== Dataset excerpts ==

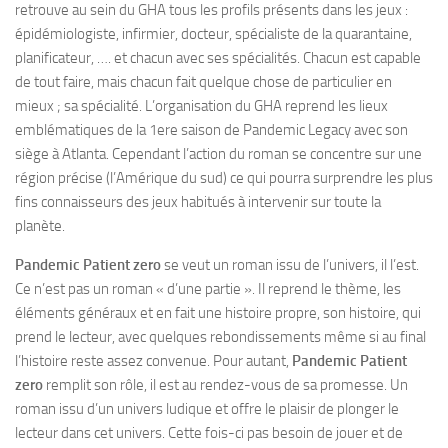
retrouve au sein du GHA tous les profils présents dans les jeux :
épidémiologiste, infirmier, docteur, spécialiste de la quarantaine,
planificateur, …. et chacun avec ses spécialités. Chacun est capable
de tout faire, mais chacun fait quelque chose de particulier en
mieux ; sa spécialité. L’organisation du GHA reprend les lieux
emblématiques de la 1ere saison de Pandemic Legacy avec son
siège à Atlanta. Cependant l’action du roman se concentre sur une
région précise (l’Amérique du sud) ce qui pourra surprendre les plus
fins connaisseurs des jeux habitués à intervenir sur toute la
planète.
Pandemic Patient zero
se veut un roman issu de l’univers, il l’est.
Ce n’est pas un roman « d’une partie ». Il reprend le thème, les
éléments généraux et en fait une histoire propre, son histoire, qui
prend le lecteur, avec quelques rebondissements même si au final
l’histoire reste assez convenue. Pour autant,
Pandemic Patient
zero
remplit son rôle, il est au rendez-vous de sa promesse. Un
roman issu d’un univers ludique et offre le plaisir de plonger le
lecteur dans cet univers. Cette fois-ci pas besoin de jouer et de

== Work to complete ==
Show every line from the entries that includes the word "Pandemic".

== Exercise output ==
emblématiques de la 1ere saison de Pandemic Legacy avec son
Pandemic Patient zero
Pandemic Patient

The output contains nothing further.